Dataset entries
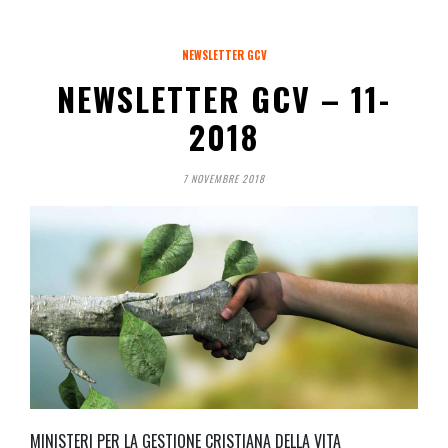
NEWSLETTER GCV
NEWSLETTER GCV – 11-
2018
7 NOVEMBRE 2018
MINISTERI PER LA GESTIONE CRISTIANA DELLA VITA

...

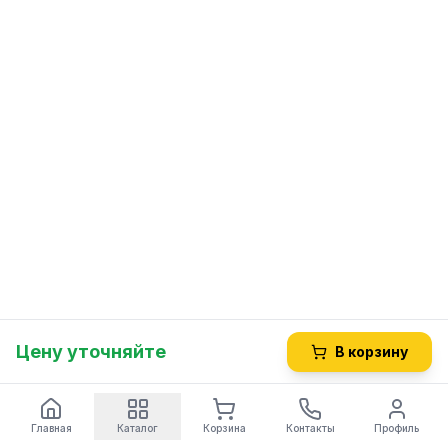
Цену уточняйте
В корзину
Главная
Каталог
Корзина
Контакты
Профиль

### What is required
Word for word, restate the lines above from the line containing "7 NOVEMBRE 2018" through the line containing "MINISTERI PER LA", with both included and nothing else.

### Your response
7 NOVEMBRE 2018
MINISTERI PER LA GESTIONE CRISTIANA DELLA VITA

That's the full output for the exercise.